### [Aim of the exercise]
Restate the data exactly as given and keep the pictures out.

--

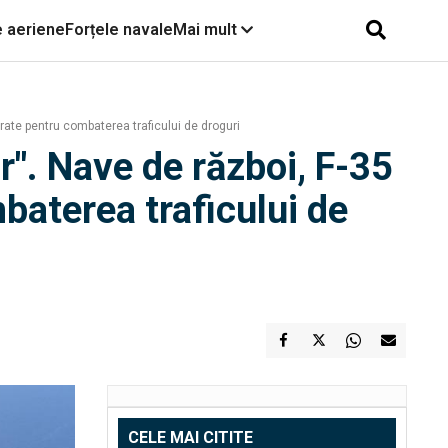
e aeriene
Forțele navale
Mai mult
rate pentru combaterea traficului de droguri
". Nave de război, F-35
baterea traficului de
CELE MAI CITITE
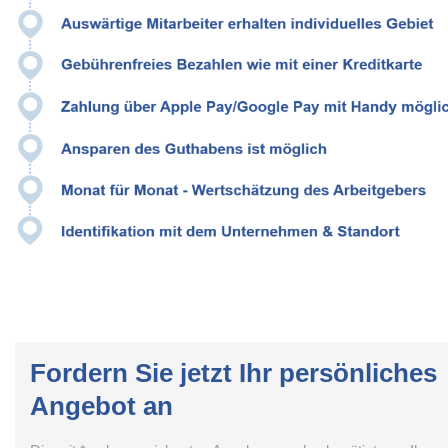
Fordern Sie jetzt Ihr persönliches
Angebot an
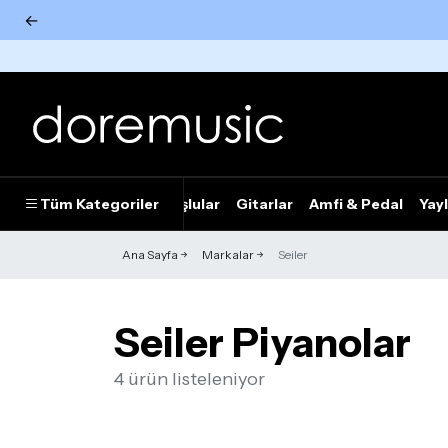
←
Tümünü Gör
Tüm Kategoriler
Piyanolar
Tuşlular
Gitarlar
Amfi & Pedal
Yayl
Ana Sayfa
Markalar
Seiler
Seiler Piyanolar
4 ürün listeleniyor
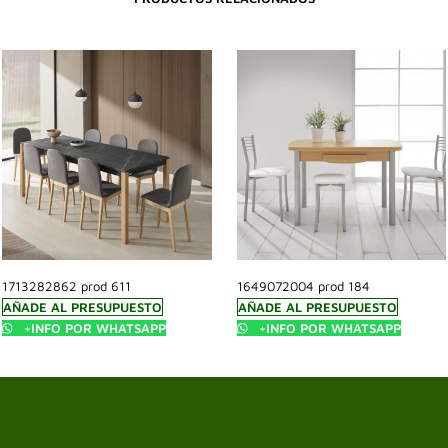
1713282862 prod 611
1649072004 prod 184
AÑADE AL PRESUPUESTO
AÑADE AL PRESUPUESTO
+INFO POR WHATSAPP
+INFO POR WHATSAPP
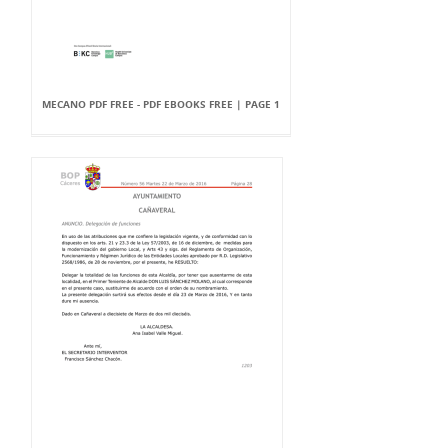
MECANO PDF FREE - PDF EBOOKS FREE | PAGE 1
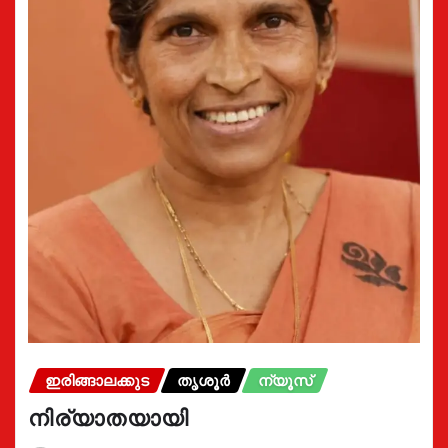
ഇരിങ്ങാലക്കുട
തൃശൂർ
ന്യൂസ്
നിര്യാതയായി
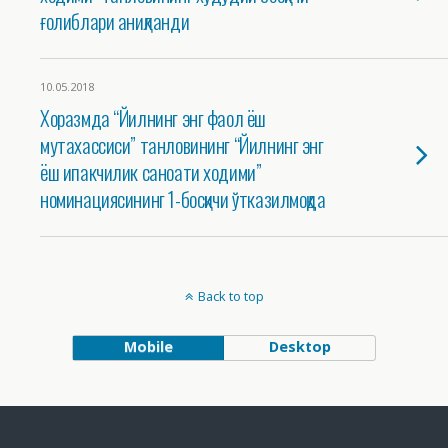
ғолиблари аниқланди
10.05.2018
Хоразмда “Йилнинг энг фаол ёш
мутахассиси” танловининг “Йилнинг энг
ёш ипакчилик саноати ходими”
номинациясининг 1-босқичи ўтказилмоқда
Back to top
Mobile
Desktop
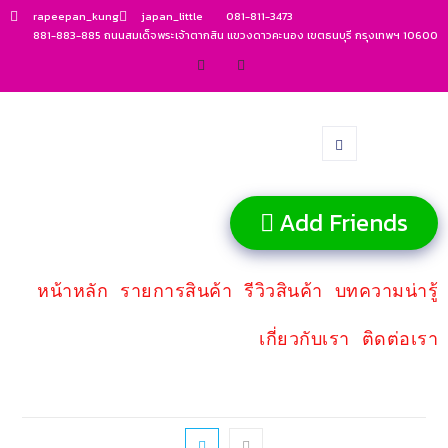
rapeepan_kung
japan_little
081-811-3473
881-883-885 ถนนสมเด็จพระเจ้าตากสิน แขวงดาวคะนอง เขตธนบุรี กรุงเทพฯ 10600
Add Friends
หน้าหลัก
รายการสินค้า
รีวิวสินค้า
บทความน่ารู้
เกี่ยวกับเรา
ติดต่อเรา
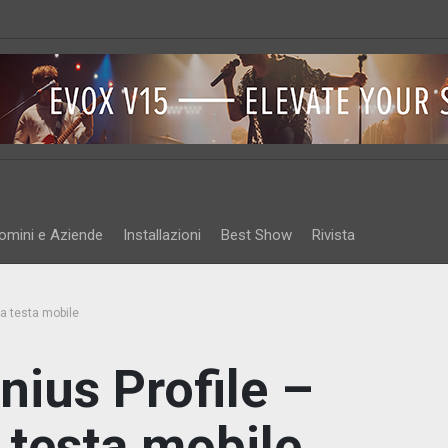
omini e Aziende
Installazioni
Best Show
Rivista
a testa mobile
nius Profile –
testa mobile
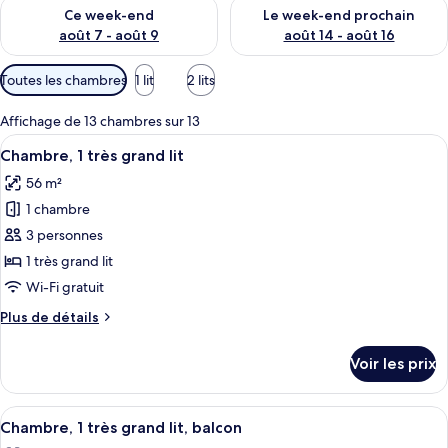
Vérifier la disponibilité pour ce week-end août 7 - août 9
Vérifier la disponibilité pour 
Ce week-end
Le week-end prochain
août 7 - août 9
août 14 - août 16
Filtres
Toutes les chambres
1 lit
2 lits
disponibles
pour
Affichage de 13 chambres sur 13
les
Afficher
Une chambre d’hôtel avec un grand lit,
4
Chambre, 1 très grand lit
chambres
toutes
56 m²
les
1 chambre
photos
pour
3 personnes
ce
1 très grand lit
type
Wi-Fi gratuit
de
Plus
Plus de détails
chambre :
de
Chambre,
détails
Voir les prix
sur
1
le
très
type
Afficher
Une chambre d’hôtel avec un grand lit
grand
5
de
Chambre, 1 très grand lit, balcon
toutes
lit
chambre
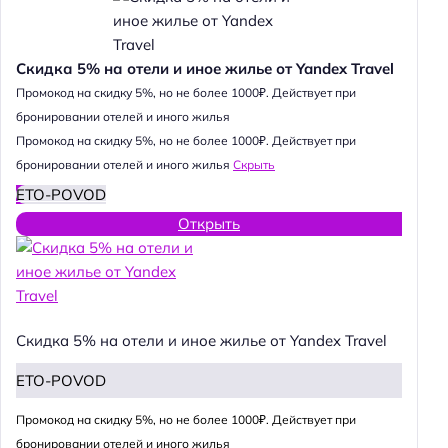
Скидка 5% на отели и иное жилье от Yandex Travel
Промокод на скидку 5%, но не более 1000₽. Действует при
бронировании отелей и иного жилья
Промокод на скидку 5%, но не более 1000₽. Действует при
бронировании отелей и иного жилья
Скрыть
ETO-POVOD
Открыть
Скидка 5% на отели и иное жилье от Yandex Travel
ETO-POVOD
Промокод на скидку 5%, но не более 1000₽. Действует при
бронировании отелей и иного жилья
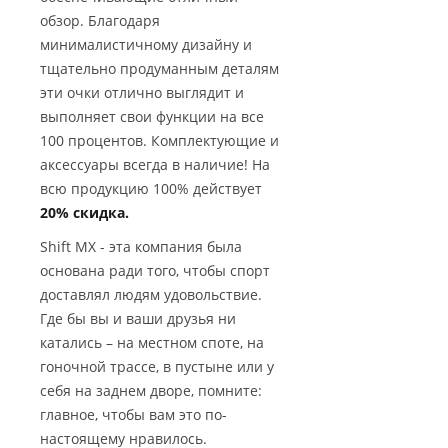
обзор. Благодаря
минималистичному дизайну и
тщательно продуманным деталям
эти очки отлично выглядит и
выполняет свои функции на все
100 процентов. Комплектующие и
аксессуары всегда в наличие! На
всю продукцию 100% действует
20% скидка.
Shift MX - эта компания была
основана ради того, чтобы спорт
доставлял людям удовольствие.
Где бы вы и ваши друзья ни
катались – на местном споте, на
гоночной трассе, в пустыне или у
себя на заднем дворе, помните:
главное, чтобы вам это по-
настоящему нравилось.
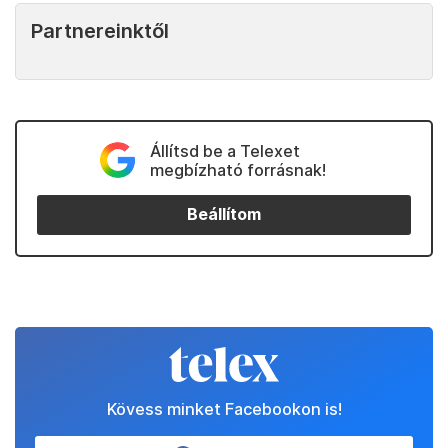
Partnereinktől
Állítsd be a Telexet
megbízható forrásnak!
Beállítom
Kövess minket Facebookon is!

--

### [Your solution]
e aeriene
Forțele navale
Mai mult
rate pentru combaterea traficului de droguri
". Nave de război, F-35
baterea traficului de
CELE MAI CITITE
Fordern Sie jetzt Ihr persönliches
Angebot an
←
Tümünü Gör
Tüm Kategoriler
Piyanolar
Tuşlular
Gitarlar
Amfi & Pedal
Yayl
Ana Sayfa
Markalar
Seiler
Seiler Piyanolar
4 ürün listeleniyor
1713282862 prod 611
1649072004 prod 184
AÑADE AL PRESUPUESTO
AÑADE AL PRESUPUESTO
+INFO POR WHATSAPP
+INFO POR WHATSAPP
MECANO PDF FREE - PDF EBOOKS FREE | PAGE 1
ഇരിങ്ങാലക്കുട
തൃശൂർ
ന്യൂസ്
നിര്യാതയായി
ғолиблари аниқланди
10.05.2018
Хоразмда “Йилнинг энг фаол ёш
мутахассиси” танловининг “Йилнинг энг
ёш ипакчилик саноати ходими”
номинациясининг 1-босқичи ўтказилмоқда
Back to top
Mobile
Desktop
rapeepan_kung
japan_little
081-811-3473
881-883-885 ถนนสมเด็จพระเจ้าตากสิน แขวงดาวคะนอง เขตธนบุรี กรุงเทพฯ 10600
Add Friends
หน้าหลัก
รายการสินค้า
รีวิวสินค้า
บทความน่ารู้
เกี่ยวกับเรา
ติดต่อเรา
omini e Aziende
Installazioni
Best Show
Rivista
a testa mobile
nius Profile –
testa mobile
Vérifier la disponibilité pour ce week-end août 7 - août 9
Vérifier la disponibilité pour 
Ce week-end
Le week-end prochain
août 7 - août 9
août 14 - août 16
Filtres
Toutes les chambres
1 lit
2 lits
disponibles
pour
Affichage de 13 chambres sur 13
les
Afficher
Une chambre d’hôtel avec un grand lit,
4
Chambre, 1 très grand lit
chambres
toutes
56 m²
les
1 chambre
photos
pour
3 personnes
ce
1 très grand lit
type
Wi-Fi gratuit
de
Plus
Plus de détails
chambre :
de
Chambre,
détails
Voir les prix
sur
1
le
très
type
Afficher
Une chambre d’hôtel avec un grand lit
grand
5
de
Chambre, 1 très grand lit, balcon
toutes
lit
chambre
Скидка 5% на отели и иное жилье от Yandex Travel
Промокод на скидку 5%, но не более 1000₽. Действует при
бронировании отелей и иного жилья
Промокод на скидку 5%, но не более 1000₽. Действует при
бронировании отелей и иного жилья
Скрыть
ETO-POVOD
Открыть
Скидка 5% на отели и иное жилье от Yandex Travel
ETO-POVOD
Промокод на скидку 5%, но не более 1000₽. Действует при
бронировании отелей и иного жилья
обзор. Благодаря
минималистичному дизайну и
тщательно продуманным деталям
эти очки отлично выглядит и
выполняет свои функции на все
100 процентов. Комплектующие и
аксессуары всегда в наличие! На
всю продукцию 100% действует
20% скидка.
Shift MX - эта компания была
основана ради того, чтобы спорт
доставлял людям удовольствие.
Где бы вы и ваши друзья ни
катались – на местном споте, на
гоночной трассе, в пустыне или у
себя на заднем дворе, помните:
главное, чтобы вам это по-
настоящему нравилось.
Partnereinktől
Állítsd be a Telexet
megbízható forrásnak!
Beállítom
Kövess minket Facebookon is!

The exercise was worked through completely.